Manage preferences via browser settings or our Cookie Policy. Disabling some cookies may affect functionality.
9. Data security
- Encryption: TLS/HTTPS in transit, AES-256 at rest.
- Authentication: Clerk with MFA support. Scoped API tokens for agent access. Backend-only secret keys stored in AWS Secrets Manager.
- Access controls: PostgreSQL RLS. Scoped tokens enforce least-privilege.
- Future card boundary: If virtual cards are activated, card data will be rendered through secure issuing-provider elements rather than stored by Reinx.
- Wallet security: Non-custodial wallets on Dakota infrastructure. Signing keys held by Reinx in AWS KMS, never exposed through any API. All transactions policy-validated by both Reinx’s policy engine and Dakota’s native default-deny policy engine (defense in depth).
- Infrastructure: Cloudflare DDoS/WAF. AWS monitoring. Sentry error tracking.
- Fraud prevention: Server-side policy checks, transaction monitoring, velocity controls, and agent pause controls. Any future card-provider fraud tooling will be disclosed with the card service.
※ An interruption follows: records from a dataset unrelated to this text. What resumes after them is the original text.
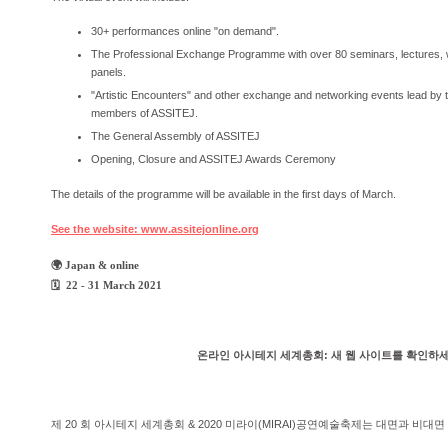
30+ performances online "on demand".
The Professional Exchange Programme with over 80 seminars, lectures,
panels.
"Artistic Encounters" and other exchange and networking events lead by
members of ASSITEJ.
The General Assembly of ASSITEJ
Opening, Closure and ASSITEJ Awards Ceremony
The details of the programme will be available in the first days of March.
See the website: www.assitejonline.org
🌍 Japan & online
🗓 22 - 31 March 2021
온라인 아시테지 세계총회: 새 웹 사이트를 확인하세
제 20 회 아시테지 세계총회 & 2020 미라이(MIRAI)공연예술축제는 대면과 비대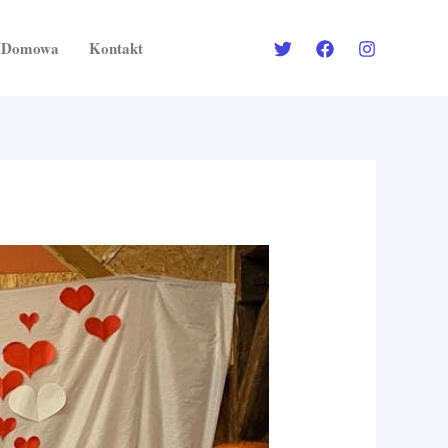
a Domowa
Kontakt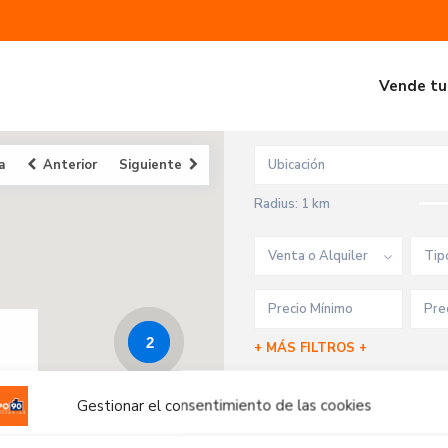
Vende tu
a
Anterior
Siguiente
Radius:
1 km
Venta o Alquiler
Tip
2
+ MÁS FILTROS +
Gestionar el consentimiento de las cookies
Iniciar sesión o Registrate
y
correo electrónico cuando se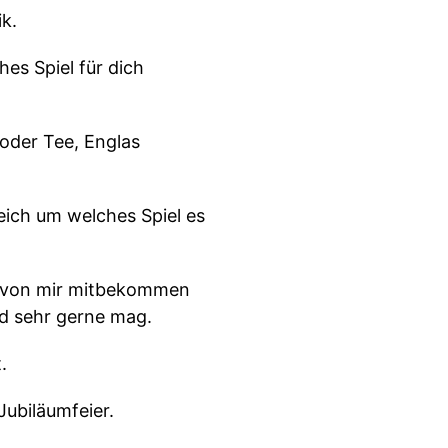
k.
es Spiel für dich
 oder Tee, Englas
eich um welches Spiel es
st von mir mitbekommen
nd sehr gerne mag.
.
Jubiläumfeier.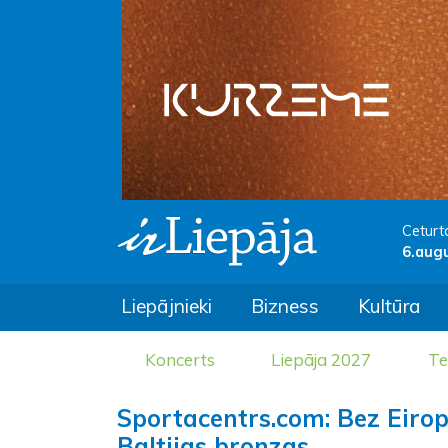
Ceturt
6.aug
Liepājnieki
Bizness
Kultūra
Koncerts
Liepāja 2027
Te
Sportacentrs.com: Bez Eirop
Baltijas bronzas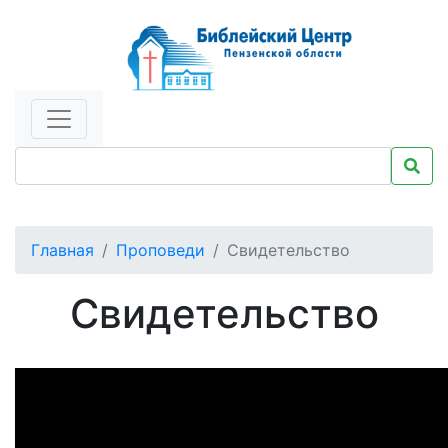
Главная
Проповеди
Свидетельство
Свидетельство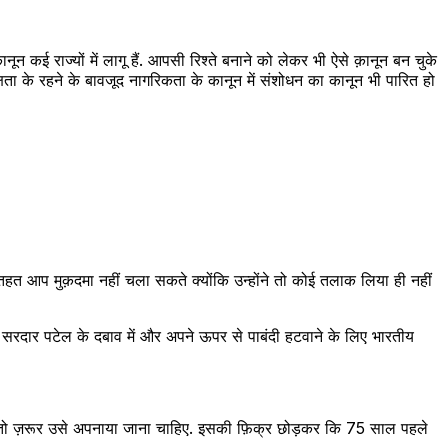
ानून कई राज्यों में लागू हैं. आपसी रिश्ते बनाने को लेकर भी ऐसे क़ानून बन चुके
रपेक्षता के रहने के बावजूद नागरिकता के कानून में संशोधन का कानून भी पारित हो
के तहत आप मुक़दमा नहीं चला सकते क्योंकि उन्होंने तो कोई तलाक लिया ही नहीं
 ने सरदार पटेल के दबाव में और अपने ऊपर से पाबंदी हटवाने के लिए भारतीय
ै तो ज़रूर उसे अपनाया जाना चाहिए. इसकी फ़िक्र छोड़कर कि 75 साल पहले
No method of transmission or storage is 100% secure, but we are committed to promptly addressing security incidents.
10. Your rights and choices
10.1 General rights
Depending on jurisdiction, you may: access, correct, delete, port, restrict, or object to processing of your data, and withdraw consent.
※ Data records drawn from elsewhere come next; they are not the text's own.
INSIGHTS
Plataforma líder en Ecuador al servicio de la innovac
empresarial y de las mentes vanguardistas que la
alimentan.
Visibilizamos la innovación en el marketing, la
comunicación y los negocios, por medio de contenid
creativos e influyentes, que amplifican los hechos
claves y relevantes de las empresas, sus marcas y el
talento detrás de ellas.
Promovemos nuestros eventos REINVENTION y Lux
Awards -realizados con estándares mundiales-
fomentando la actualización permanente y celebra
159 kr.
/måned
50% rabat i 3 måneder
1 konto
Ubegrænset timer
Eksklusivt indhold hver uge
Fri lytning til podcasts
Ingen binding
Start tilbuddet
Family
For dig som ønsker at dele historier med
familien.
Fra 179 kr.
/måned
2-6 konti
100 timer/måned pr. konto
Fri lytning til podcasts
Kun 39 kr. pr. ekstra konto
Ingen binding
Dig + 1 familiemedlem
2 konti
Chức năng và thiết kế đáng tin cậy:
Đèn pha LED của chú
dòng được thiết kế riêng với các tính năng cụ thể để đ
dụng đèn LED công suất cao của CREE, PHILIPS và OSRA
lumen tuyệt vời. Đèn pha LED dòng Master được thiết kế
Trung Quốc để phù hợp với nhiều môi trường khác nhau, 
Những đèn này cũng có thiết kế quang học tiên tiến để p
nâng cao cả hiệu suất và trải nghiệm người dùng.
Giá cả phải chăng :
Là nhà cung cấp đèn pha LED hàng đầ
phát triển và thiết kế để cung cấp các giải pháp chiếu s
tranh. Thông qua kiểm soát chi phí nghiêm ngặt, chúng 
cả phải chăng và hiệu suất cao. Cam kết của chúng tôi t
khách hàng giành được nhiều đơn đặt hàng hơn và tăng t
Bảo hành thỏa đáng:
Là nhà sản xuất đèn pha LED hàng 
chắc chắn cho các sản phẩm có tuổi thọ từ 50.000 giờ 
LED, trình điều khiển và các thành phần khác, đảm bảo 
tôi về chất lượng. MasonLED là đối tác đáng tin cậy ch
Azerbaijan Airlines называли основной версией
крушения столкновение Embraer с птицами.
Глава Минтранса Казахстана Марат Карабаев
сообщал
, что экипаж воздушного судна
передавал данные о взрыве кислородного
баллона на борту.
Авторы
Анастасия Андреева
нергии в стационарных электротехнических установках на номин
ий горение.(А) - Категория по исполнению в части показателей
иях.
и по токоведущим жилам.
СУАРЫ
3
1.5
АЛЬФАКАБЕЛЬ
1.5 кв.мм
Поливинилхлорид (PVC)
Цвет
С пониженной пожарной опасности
10.2 California residents (CCPA/CPRA)
California residents have rights to know, delete, correct, and opt out. We do not sell or share personal information for cross-context behavioural advertising. Contact [email protected]. Response within 45 days.
10.3 Colorado residents (CPA)
Under the Colorado Privacy Act, Colorado residents have the right to access, correct, and delete their personal data, obtain a portable copy of their data, and opt out of targeted advertising, sale of personal data, and profiling in furtherance of decisions that produce legal or similarly significant effects. You may also opt out of processing of your personal data by automated decision-making systems, including the transaction policy engine described in Section 6. To exercise these rights or to appeal a denied request, contact [email protected]. We will respond within 45 days.
10.4 EEA/UK/Swiss residents (GDPR)
Legal bases: contract performance, legal obligations, legitimate interests, and consent. Contact [email protected] for inquiries.
10.5 Account controls
Via your dashboard: view/update/delete account info, manage agents, regenerate tokens, export data, deactivate account.
10.6 Communications
Manage notification preferences in settings. Opt out of marketing anytime. Transactional notifications cannot be disabled while your account is active.
11. Third-party services
Our Services link to and integrate with third-party services not operated by Reinx. Review their privacy policies. Key integrations include Stripe, Dakota, Clerk, Neon, AWS, OpenAI, PostHog, and Sentry.
12. Children’s privacy
Services are not for individuals under 18. We do not knowingly collect information from children. Contact [email protected] if you believe a child has provided information.
13. International data transfers
Reinx is US-based. Data may be transferred to/stored in the US or other countries. Where required, we use Standard Contractual Clauses or other recognised transfer mechanisms.
14. Data breach notification
We will notify affected users and authorities in accordance with applicable law, disclosing the nature and scope of the breach, information affected, remedial measures, and protective steps you can take.
15. Changes to this Privacy Policy
Material changes: reasonable prior notice (including email), updated policy posted with revised date, consent obtained where required. Continued use constitutes acceptance.
16. Contact us
Reinx, Inc.
3009 Hawksdale Dr, Unit #332
Las Vegas, NV 89134, United States
Email: [email protected]
Website: reinx.ai
For data access, correction, or deletion requests, email [email protected] with subject “Privacy Request.” Response within 30 days (45 for CCPA).